Alla fine si torna sempre lì, alla violenza e al rapporto che abbiamo con la violenza. Ho avuto la sciagurata idea di scrivere su Twitter un paio di cose sull’aggressione dell’allenatore della Fiorentina a un suo calciatore, scoprendo che la grandissima maggioranza delle persone pensa che l’allenatore abbia fatto bene, che il ragazzetto viziato se l’era meritata, che due cazzotti non hanno mai fatto male a nessuno, che il giocatore gli aveva mancato di rispetto e questo giustificava la reazione. Sono rimasto allibito e pure un po’ spaventato. La gente non si picchia. Non solo non si picchia se tu hai cinquant’anni e sei il capo di un gruppo di ragazzini: la gente non si picchia e basta. Ho scoperto però che questo principio di civiltà basilare, elementare, ha la portata rivoluzionaria e sovversiva delle adozioni per i gay o dell’eutanasia o delle frontiere aperte. “Un papà può dare un ceffone a un figlio irrispettoso, no?”, mi è stato detto con tutta la tranquillità di questo mondo da persone probabilmente placidissime. Non oso pensare a cosa debba subire un bambino ancora oggi, nel 2012, a forza di ceffoni e cazzotti educativi, a forza di punizioni corporali.

Poi c’è una questione altrettanto preoccupante, che ha a che fare con la superficialità con cui sosteniamo una tesi o un’altra per istinto, per riflesso pavloviano, senza farci sopra un pensiero uno. Si può stare dalla parte del ricco calciatore ventenne? No, certo che no. Come abbiamo imparato, i calciatori non hanno diritti, probabilmente in quanto giovani e ricchi. Il calciatore ventenne ha mancato di rispetto all’allenatore, “ha messo in dubbio la sua autorità”, ho letto, quindi ci sta che l’allenatore reagisca male e lo picchi. Ma basta togliere la parola “calciatore” per cambiare tutto. Un capoufficio cinquantenne che picchiasse un arrogantello dipendente ventenne che lo ha preso per il culo non otterrebbe applausi per il brillante intervento educativo. Sarebbe rimosso a furor di popolo, e denunciato. Non avremmo dubbi sulla parte da cui stare, sempre per il riflesso pavloviano. Se il lavoro del dipendente è il calciatore, però, il riflesso pavloviano ci fa dire la cosa opposta. E questo perché non ci abbiamo fatto un pensiero che sia uno, sulla questione: su cosa è giusto e cosa è sbagliato, su cosa si può fare, e quando, e se, e come. Parliamo a caso, per luoghi comuni, per sentito dire, per riflessi condizionati. Siamo messi male.

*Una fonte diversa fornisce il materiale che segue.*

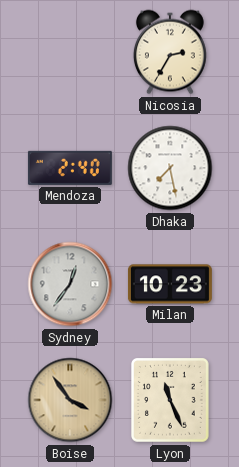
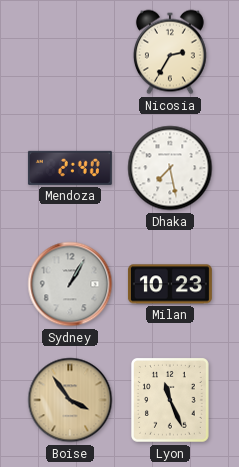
Sydney: 12:36 -> 1:05
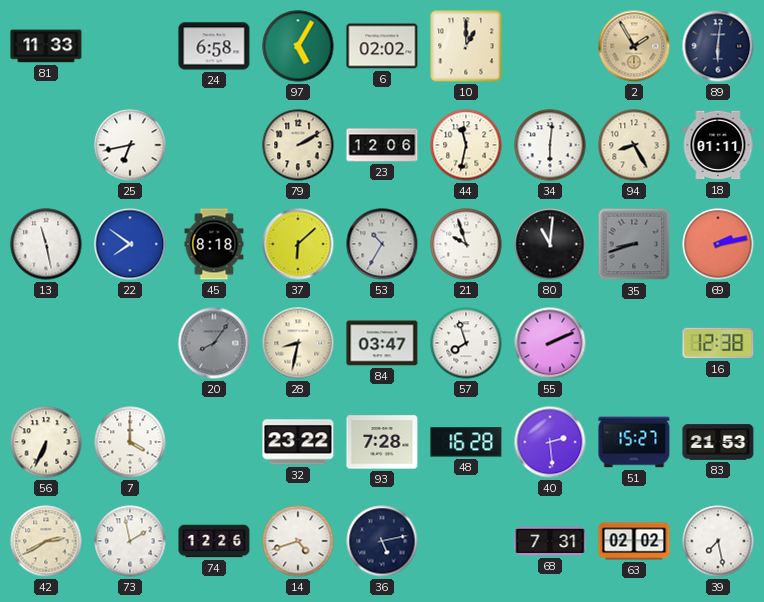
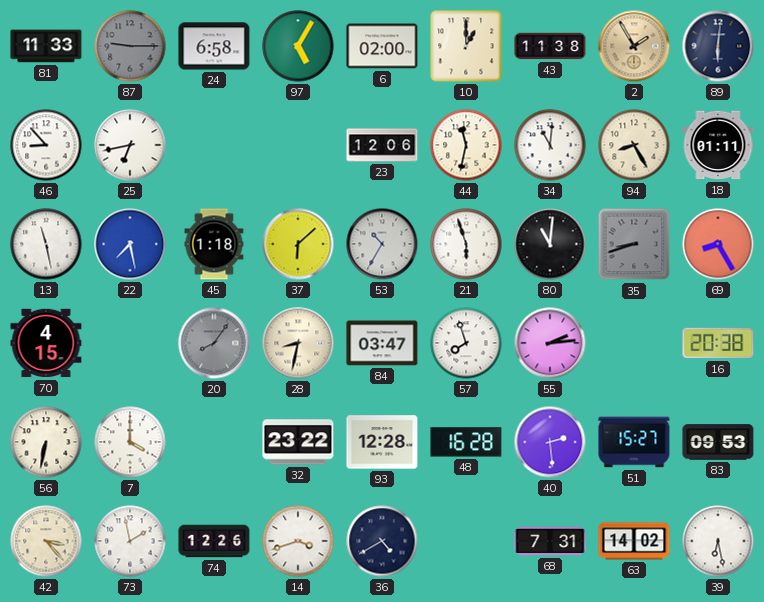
87: none -> 9:15
6: 02:02 -> 02:00
43: none -> 11:38
46: none -> 8:53
79: 2:10 -> none
34: 6:01 -> 11:01
22: 7:51 -> 7:28
45: 8:18 -> 1:18
21: 9:57 -> 5:57
69: 2:13 -> 8:25
70: none -> 4:15
55: 2:11 -> 2:14
16: 12:38 -> 20:38
56: 6:34 -> 6:32
93: 7:28 -> 12:28
83: 21:53 -> 09:53
42: 2:40 -> 3:23
14: 4:42 -> 3:42
36: 5:13 -> 4:40
63: 02:02 -> 14:02
39: 7:28 -> 6:28
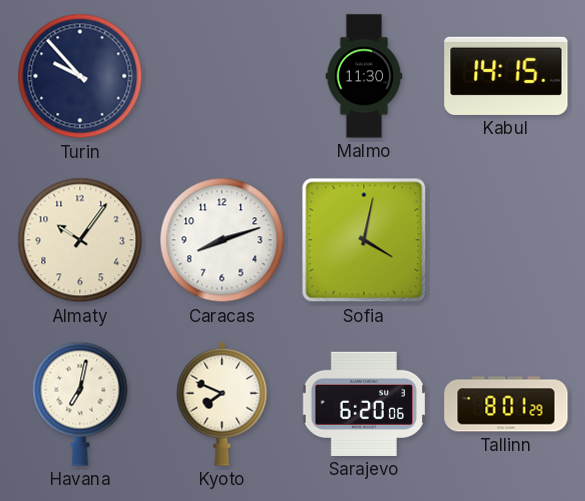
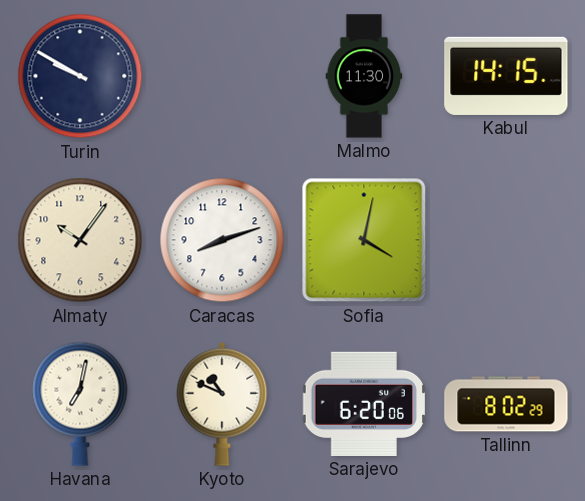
Turin: 9:53 -> 9:50
Kyoto: 7:49 -> 10:49
Tallinn: 8:01 -> 8:02
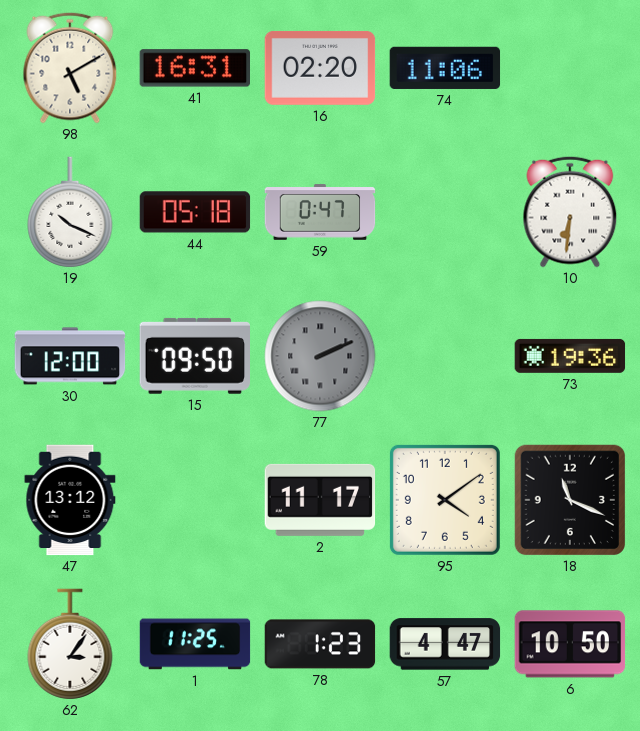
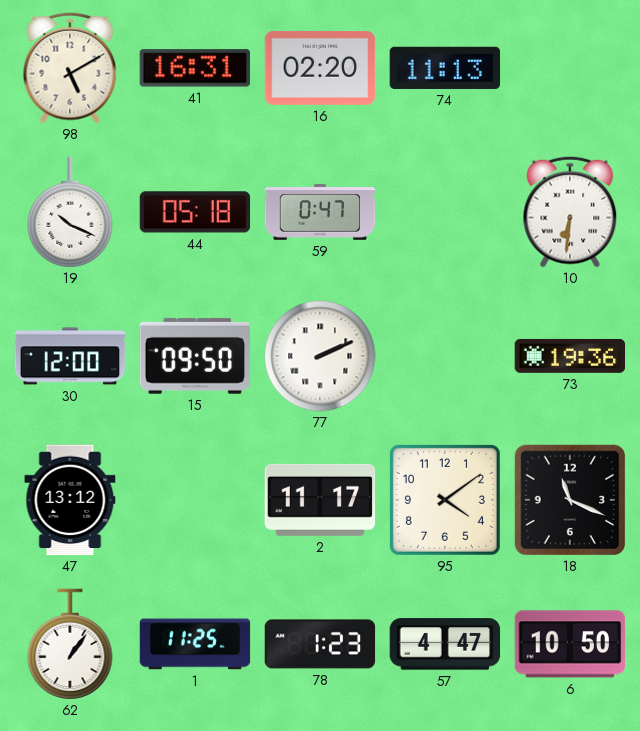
74: 11:06 -> 11:13
77 dial: grey -> white
62: 3:06 -> 1:06
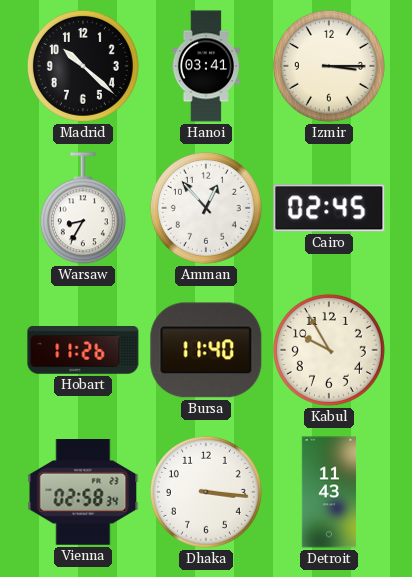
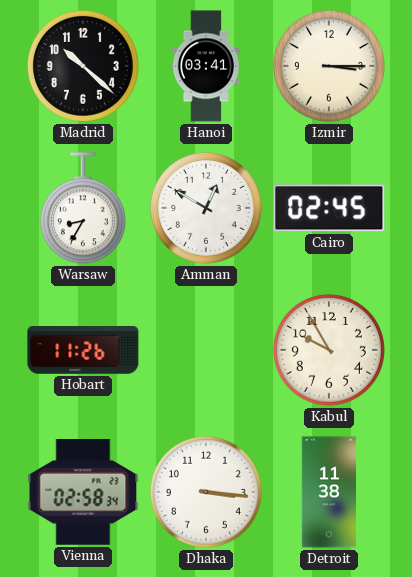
Amman: 12:53 -> 12:50
Bursa: 11:40 -> none
Detroit: 11:43 -> 11:38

Ho inserito la moderazione nei commenti a causa di qualche utente con toni particolarmente indecenti o fuori tema. I commenti, per il resto, sono pieni di persone che non la pensano come me: se non vedete apparire il vostro commento non è perché censuro-il-dissenso. Voi direste che è perché avete bisogno di un paio di sganassoni.